Internationally, clinical ethics support has yet to be implemented systematically in community health and care services. A large-scale Norwegian project (2007-2015) attempted to increase ethical competence in community services through facilitating the implementation of ethics support activities in 241 Norwegian municipalities. The article describes the ethics project and the ethics activities that ensued.
The article first gives an account of the Norwegian ethics project. Then the results of two online questionnaires are reported, characterizing the scope, activities and organization of the ethics activities in the Norwegian municipalities and the ethical topics addressed.

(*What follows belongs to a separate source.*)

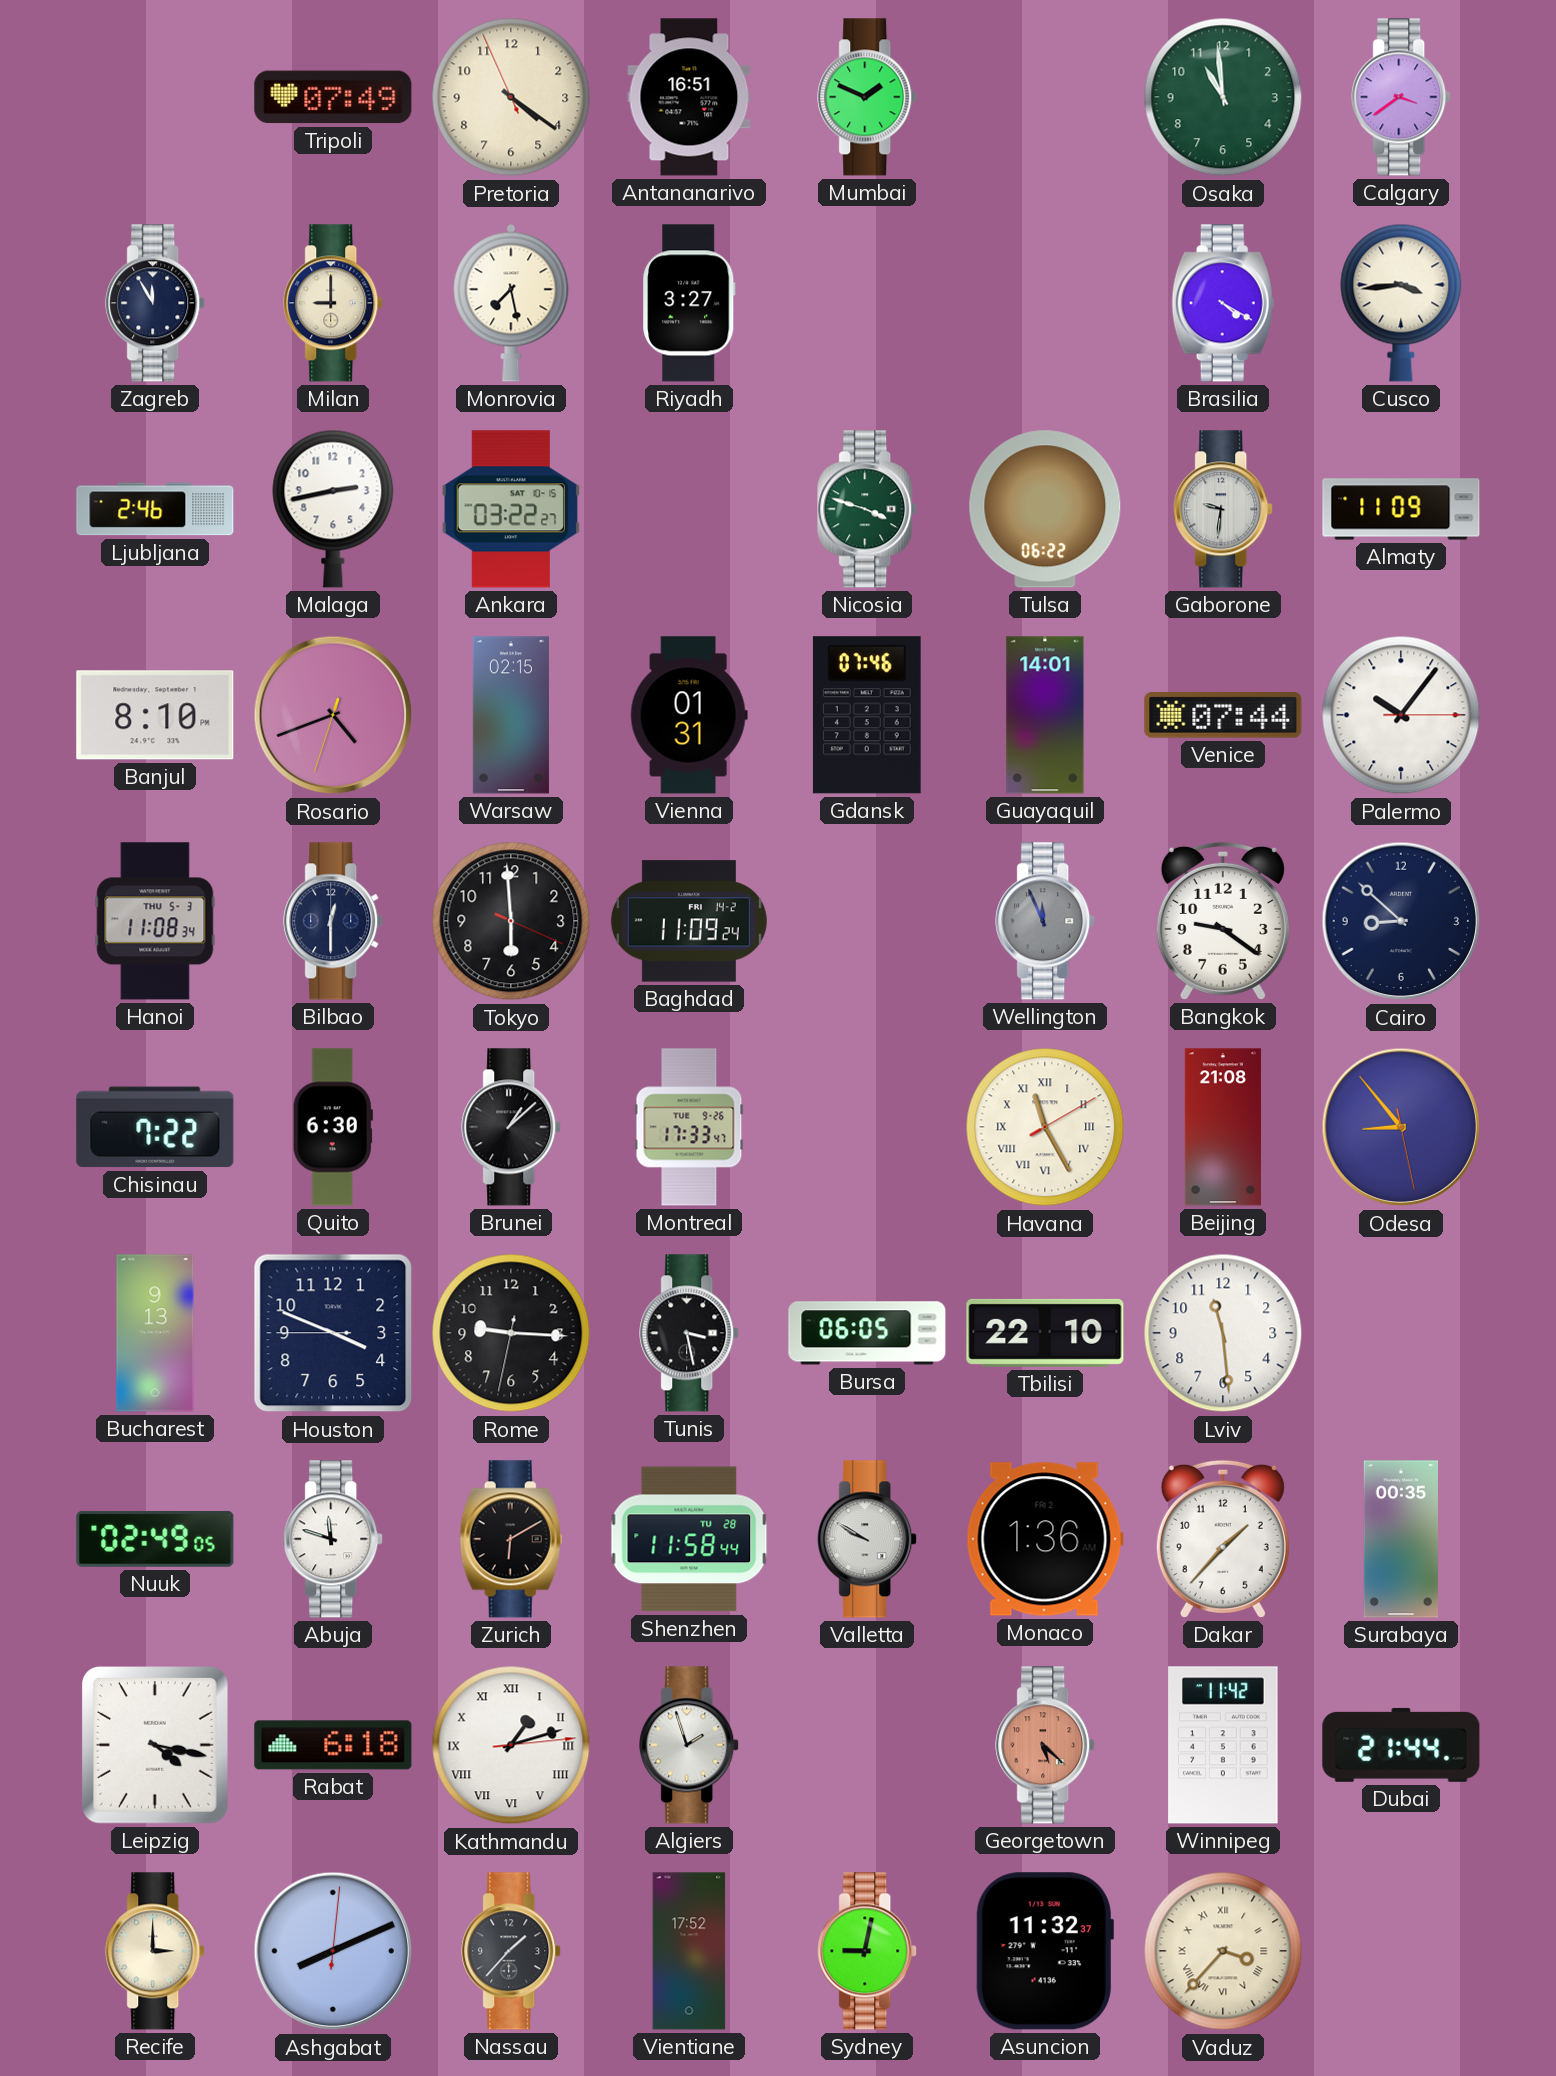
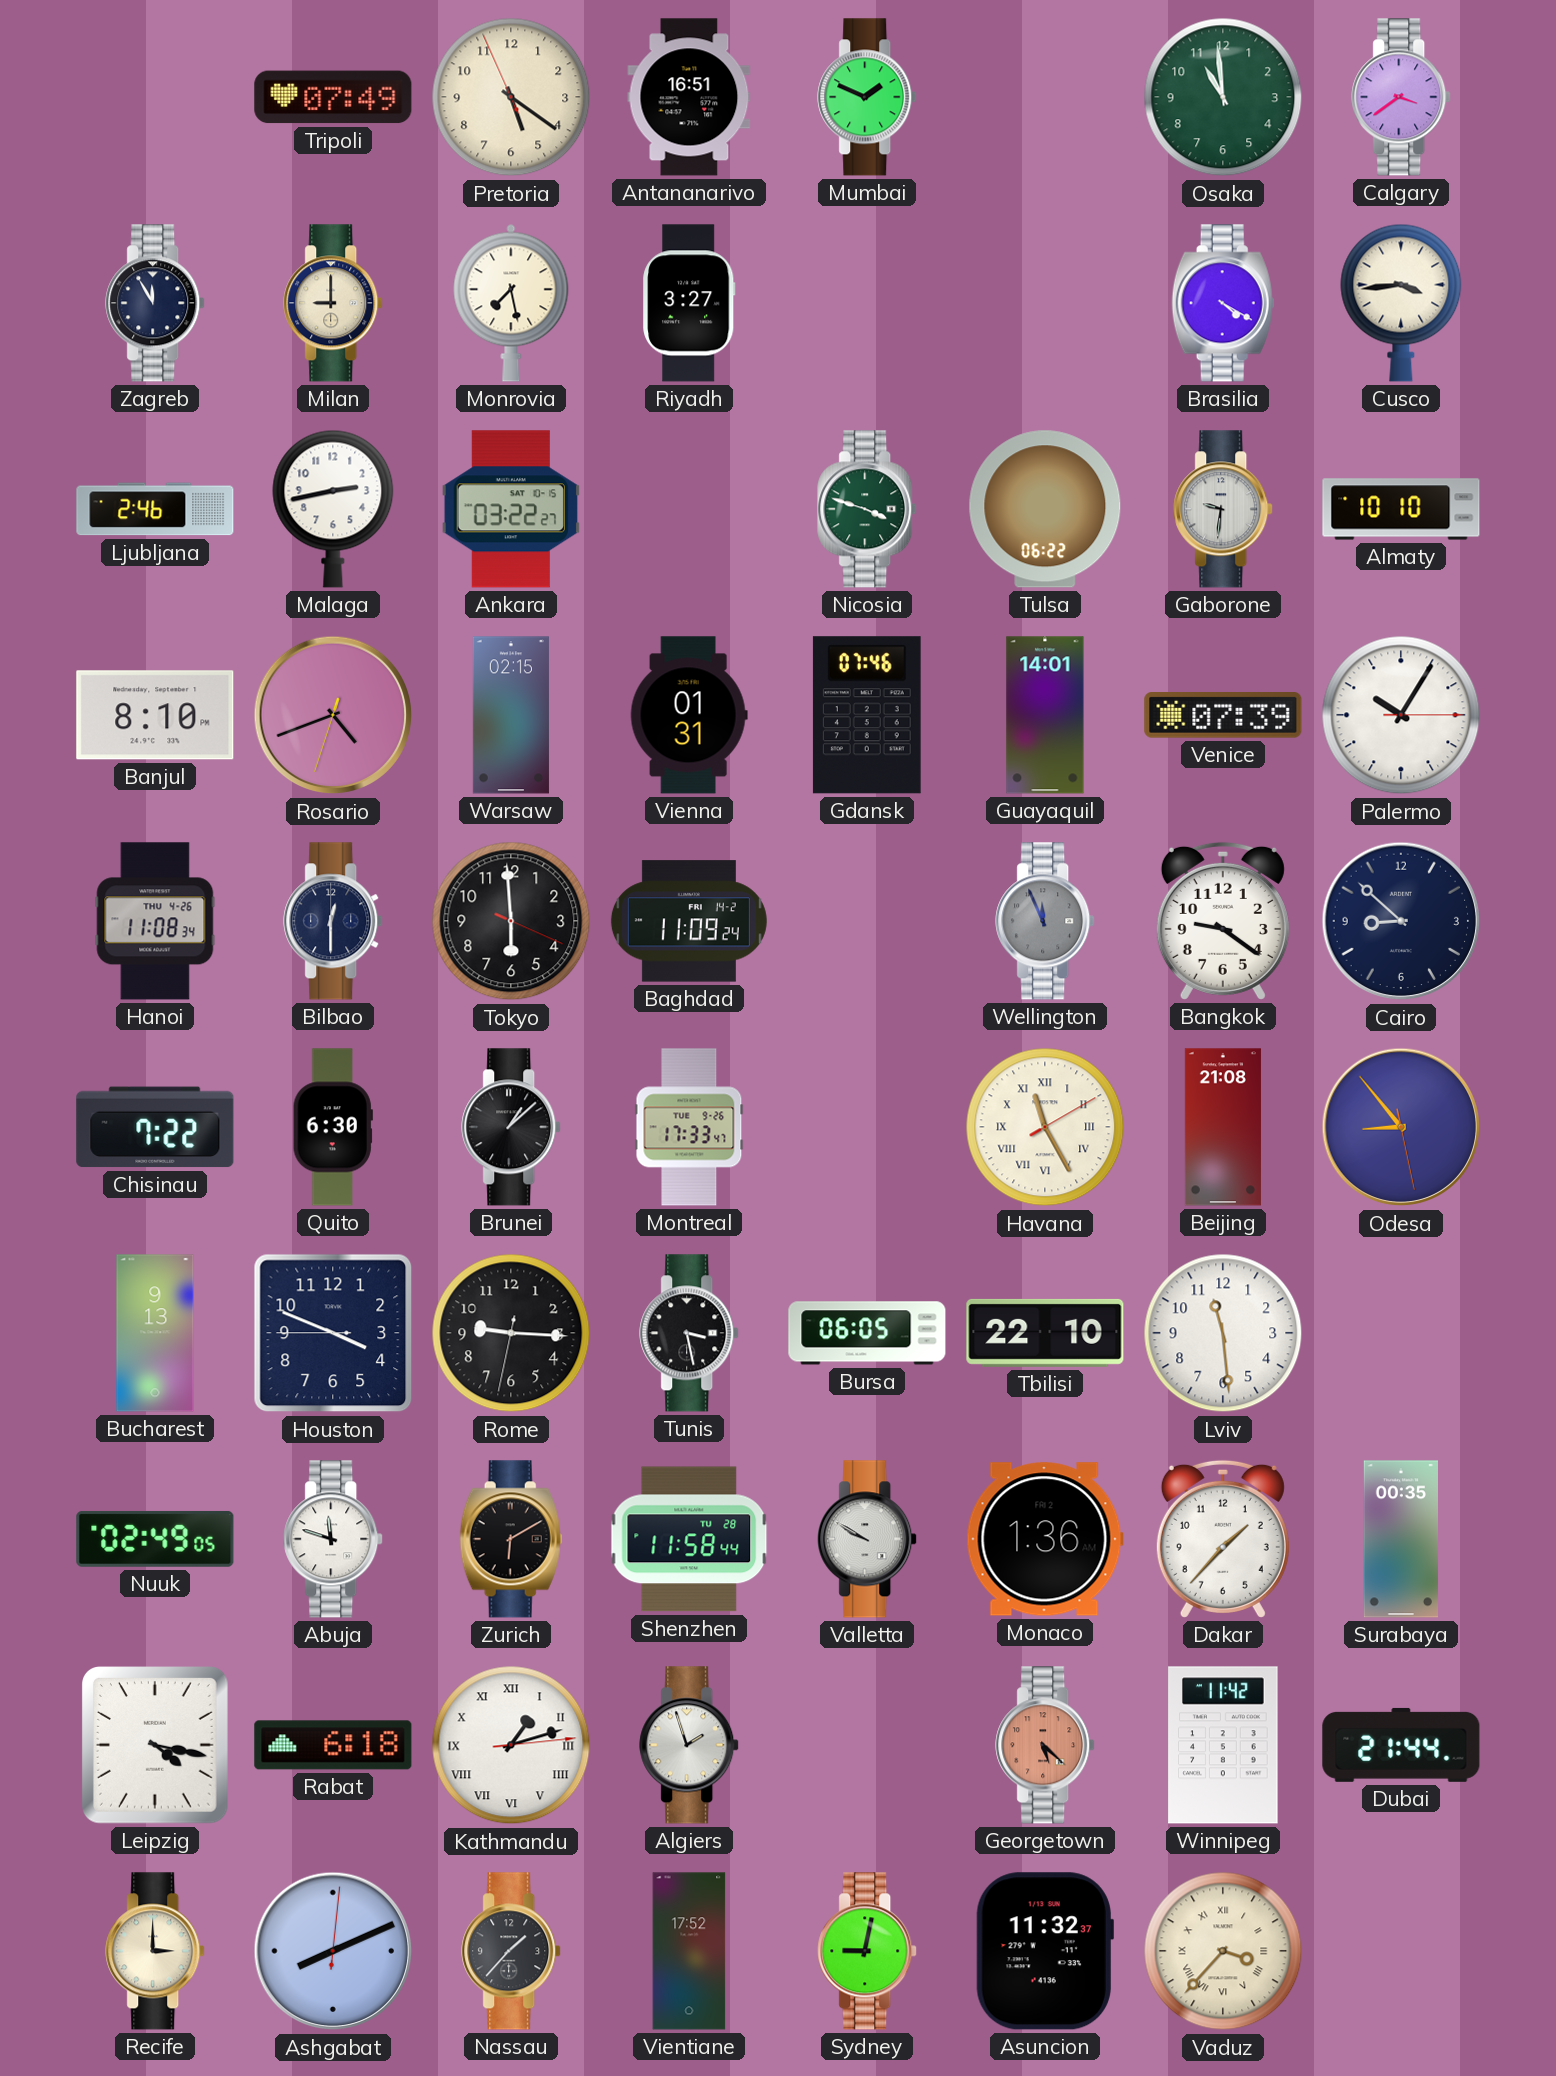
Pretoria: 4:20 -> 5:20
Almaty: 11:09 -> 10:10
Venice: 07:44 -> 07:39
Palermo: 10:06 -> 10:05
Hanoi date: THU 5-3 -> THU 4-26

One hundred and thirty-seven municipal contact persons answered the first survey (55 % response rate), whereas 217 ethics facilitators from 48 municipalities responded to the second (33 % response rate). The Norwegian ethics project is vast in scope, yet has focused on some institutions and professions (e.g., nursing homes, home-based care; nurses, nurses' aides, unskilled workers) whilst seldom reaching others (e.g., child and adolescent health care; physicians). Patients and next of kin were very seldom involved. Through the ethics project employees discussed many important ethical challenges, in particular related to patient autonomy, competence to consent, and cooperation with next of kin. The "ethics reflection group" was the most common venue for ethics deliberation.
The Norwegian project is the first of its kind and scope, and other countries may learn from the Norwegian experiences. Professionals have discussed central ethical dilemmas, the handling of which arguably makes a difference for patients/users and service quality. The study indicates that large (national) scale implementation of CES structures for the municipal health and care services is complex, yet feasible.